Abstract
A polarizable potential function describing the interaction between acetonitrile
molecules is introduced. The molecules are described as rigid and linear with three
mass sites corresponding to the CH3 group (methyl, Me), the central carbon atom (C),
and the nitrogen atom (N). The electrostatic interaction is represented using a single
center multipole expansion (SCME) as has been done previously for H2O [Wikfeldt et
al., Phys. Chem. Chem. Phys. 15, 16542 (2013)], by including multipole moments
from dipole up to and including hexadecapole, as well as anisotropic dipole-dipole, dipole-quadrupole and quadrupole-quadrupole polarizability tensors. The model is free of point charges. The non-electrostatic part is described in a pair-wise fashion by a Born-Mayer repulsion and damped dispersion attraction.

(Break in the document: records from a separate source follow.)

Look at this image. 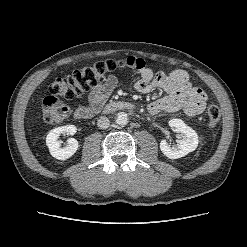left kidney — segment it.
<instances>
[{
  "label": "left kidney",
  "mask_w": 247,
  "mask_h": 247,
  "mask_svg": "<svg viewBox=\"0 0 247 247\" xmlns=\"http://www.w3.org/2000/svg\"><path fill=\"white\" fill-rule=\"evenodd\" d=\"M171 127H175L184 135V139L179 140L178 144L171 146L166 140L160 142V150L170 159H178L186 156L194 151L198 146L197 133L180 119H172L169 121Z\"/></svg>",
  "instance_id": "left-kidney-1"
}]
</instances>
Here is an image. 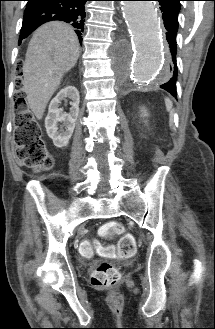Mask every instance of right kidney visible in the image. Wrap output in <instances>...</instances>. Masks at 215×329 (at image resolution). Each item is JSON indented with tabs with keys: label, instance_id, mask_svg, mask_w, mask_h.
<instances>
[{
	"label": "right kidney",
	"instance_id": "obj_1",
	"mask_svg": "<svg viewBox=\"0 0 215 329\" xmlns=\"http://www.w3.org/2000/svg\"><path fill=\"white\" fill-rule=\"evenodd\" d=\"M67 99L71 100L69 113L60 108L61 102L67 101ZM79 101L80 96L77 88L66 86L50 102L48 115L45 118V127L48 136L58 148H62L69 143L79 114Z\"/></svg>",
	"mask_w": 215,
	"mask_h": 329
}]
</instances>
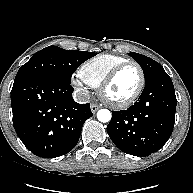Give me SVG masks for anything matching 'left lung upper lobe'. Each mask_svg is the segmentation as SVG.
<instances>
[{"instance_id": "1", "label": "left lung upper lobe", "mask_w": 193, "mask_h": 193, "mask_svg": "<svg viewBox=\"0 0 193 193\" xmlns=\"http://www.w3.org/2000/svg\"><path fill=\"white\" fill-rule=\"evenodd\" d=\"M129 55L135 59L138 64L141 66L145 76V83L150 80L155 74L160 71H163V67L153 59L144 56L142 54L131 52Z\"/></svg>"}]
</instances>
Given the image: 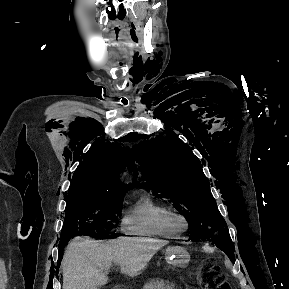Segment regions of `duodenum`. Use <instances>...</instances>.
<instances>
[{"instance_id":"410a0bca","label":"duodenum","mask_w":289,"mask_h":289,"mask_svg":"<svg viewBox=\"0 0 289 289\" xmlns=\"http://www.w3.org/2000/svg\"><path fill=\"white\" fill-rule=\"evenodd\" d=\"M113 289H121L120 287H114Z\"/></svg>"}]
</instances>
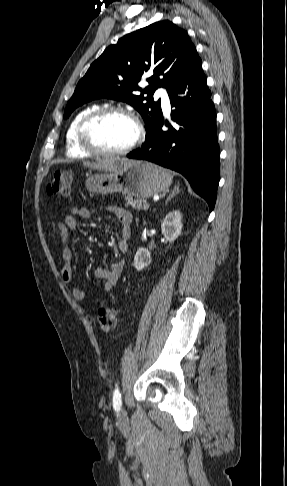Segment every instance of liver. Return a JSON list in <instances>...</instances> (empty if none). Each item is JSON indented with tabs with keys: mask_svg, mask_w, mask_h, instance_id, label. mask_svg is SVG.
Here are the masks:
<instances>
[{
	"mask_svg": "<svg viewBox=\"0 0 287 486\" xmlns=\"http://www.w3.org/2000/svg\"><path fill=\"white\" fill-rule=\"evenodd\" d=\"M133 162L127 158H110L99 161L97 163L94 162H84L83 165L90 169L100 170L105 172H112L119 169L123 164H128Z\"/></svg>",
	"mask_w": 287,
	"mask_h": 486,
	"instance_id": "6515ba94",
	"label": "liver"
}]
</instances>
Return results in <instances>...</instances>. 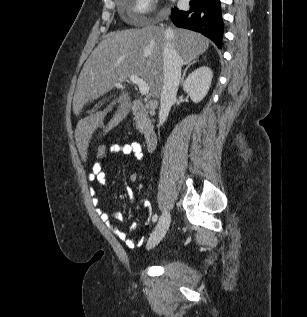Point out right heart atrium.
<instances>
[{
	"mask_svg": "<svg viewBox=\"0 0 307 317\" xmlns=\"http://www.w3.org/2000/svg\"><path fill=\"white\" fill-rule=\"evenodd\" d=\"M156 1L157 0H133L129 13L136 20L154 17L156 14Z\"/></svg>",
	"mask_w": 307,
	"mask_h": 317,
	"instance_id": "right-heart-atrium-1",
	"label": "right heart atrium"
}]
</instances>
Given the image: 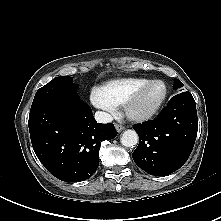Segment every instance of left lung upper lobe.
<instances>
[{
  "mask_svg": "<svg viewBox=\"0 0 221 221\" xmlns=\"http://www.w3.org/2000/svg\"><path fill=\"white\" fill-rule=\"evenodd\" d=\"M183 84L180 80L178 79H175V82H174V90H177L178 88L182 87Z\"/></svg>",
  "mask_w": 221,
  "mask_h": 221,
  "instance_id": "obj_1",
  "label": "left lung upper lobe"
}]
</instances>
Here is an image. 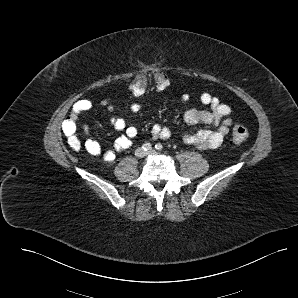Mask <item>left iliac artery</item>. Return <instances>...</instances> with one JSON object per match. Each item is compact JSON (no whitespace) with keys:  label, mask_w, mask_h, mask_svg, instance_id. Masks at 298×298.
<instances>
[{"label":"left iliac artery","mask_w":298,"mask_h":298,"mask_svg":"<svg viewBox=\"0 0 298 298\" xmlns=\"http://www.w3.org/2000/svg\"><path fill=\"white\" fill-rule=\"evenodd\" d=\"M155 148H156L158 151H161L162 148H163V146H162L161 143H157V144L155 145Z\"/></svg>","instance_id":"44dca946"}]
</instances>
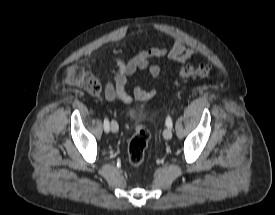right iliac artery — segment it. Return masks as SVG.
<instances>
[{
  "mask_svg": "<svg viewBox=\"0 0 275 215\" xmlns=\"http://www.w3.org/2000/svg\"><path fill=\"white\" fill-rule=\"evenodd\" d=\"M110 126H109V120L108 118L104 119V130L105 132H109Z\"/></svg>",
  "mask_w": 275,
  "mask_h": 215,
  "instance_id": "1",
  "label": "right iliac artery"
}]
</instances>
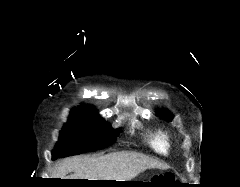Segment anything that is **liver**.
I'll return each mask as SVG.
<instances>
[{"label":"liver","instance_id":"1","mask_svg":"<svg viewBox=\"0 0 240 187\" xmlns=\"http://www.w3.org/2000/svg\"><path fill=\"white\" fill-rule=\"evenodd\" d=\"M165 169L158 160L137 152H114L100 157L73 156L58 162L52 178L130 181L141 172ZM69 172H73L68 176Z\"/></svg>","mask_w":240,"mask_h":187}]
</instances>
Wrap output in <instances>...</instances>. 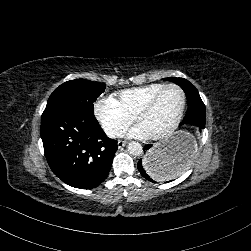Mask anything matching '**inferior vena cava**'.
<instances>
[{
    "mask_svg": "<svg viewBox=\"0 0 251 251\" xmlns=\"http://www.w3.org/2000/svg\"><path fill=\"white\" fill-rule=\"evenodd\" d=\"M104 131L109 138H119L125 136V132L118 127L108 126L104 129Z\"/></svg>",
    "mask_w": 251,
    "mask_h": 251,
    "instance_id": "602c4592",
    "label": "inferior vena cava"
}]
</instances>
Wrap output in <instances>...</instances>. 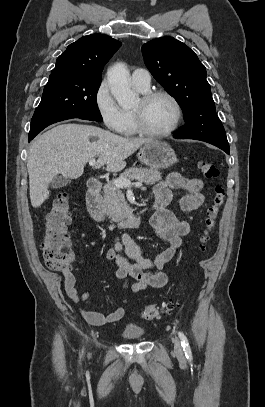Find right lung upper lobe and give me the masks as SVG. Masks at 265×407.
Returning a JSON list of instances; mask_svg holds the SVG:
<instances>
[{
    "mask_svg": "<svg viewBox=\"0 0 265 407\" xmlns=\"http://www.w3.org/2000/svg\"><path fill=\"white\" fill-rule=\"evenodd\" d=\"M121 46V42L103 34L83 36L70 44L56 61L51 76L66 74L101 80L105 64Z\"/></svg>",
    "mask_w": 265,
    "mask_h": 407,
    "instance_id": "1",
    "label": "right lung upper lobe"
}]
</instances>
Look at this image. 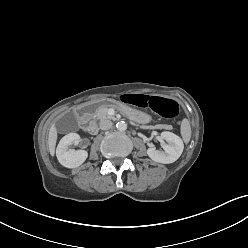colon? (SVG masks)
Returning a JSON list of instances; mask_svg holds the SVG:
<instances>
[{
	"label": "colon",
	"mask_w": 248,
	"mask_h": 248,
	"mask_svg": "<svg viewBox=\"0 0 248 248\" xmlns=\"http://www.w3.org/2000/svg\"><path fill=\"white\" fill-rule=\"evenodd\" d=\"M121 100L140 107H149L165 118H173L178 113V104L176 101L159 96L148 97L147 95L122 94Z\"/></svg>",
	"instance_id": "1"
}]
</instances>
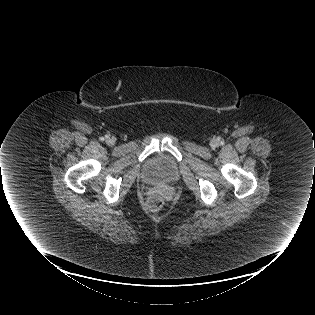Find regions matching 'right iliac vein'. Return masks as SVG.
<instances>
[{
	"label": "right iliac vein",
	"instance_id": "obj_1",
	"mask_svg": "<svg viewBox=\"0 0 315 315\" xmlns=\"http://www.w3.org/2000/svg\"><path fill=\"white\" fill-rule=\"evenodd\" d=\"M107 143H108L109 145H113V144L115 143V141H114L113 139H108V140H107Z\"/></svg>",
	"mask_w": 315,
	"mask_h": 315
}]
</instances>
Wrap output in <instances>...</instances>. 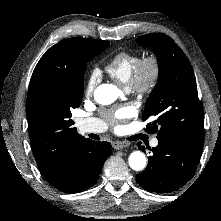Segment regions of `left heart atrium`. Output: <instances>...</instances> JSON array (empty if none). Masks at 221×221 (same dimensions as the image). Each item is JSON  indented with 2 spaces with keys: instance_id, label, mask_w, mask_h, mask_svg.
<instances>
[{
  "instance_id": "obj_1",
  "label": "left heart atrium",
  "mask_w": 221,
  "mask_h": 221,
  "mask_svg": "<svg viewBox=\"0 0 221 221\" xmlns=\"http://www.w3.org/2000/svg\"><path fill=\"white\" fill-rule=\"evenodd\" d=\"M129 107H120L115 110L105 112L106 117L111 121L116 130L121 129L122 122L131 116Z\"/></svg>"
}]
</instances>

The potential function is parameterized to fit the interaction energy of small (CH3CN)n, n=2-6, clusters calculated using the PBE0 hybrid functional with an additional many-body dispersion contribution. The parameterized potential function is found to compare well with results of the electronic structure calculations of dissociation curves for different dimer orientations and cohesive properties (the equilibrium volume, cohesive energy, and the bulk modulus) of the α-phase of acetonitrile crystal. The average value of the molecular dipole moment obtained in the α-phase is 5.53 D, corresponding to a ca. 40% increase as compared to the dipole moment of an isolated acetonitrile molecule, 3.92
D.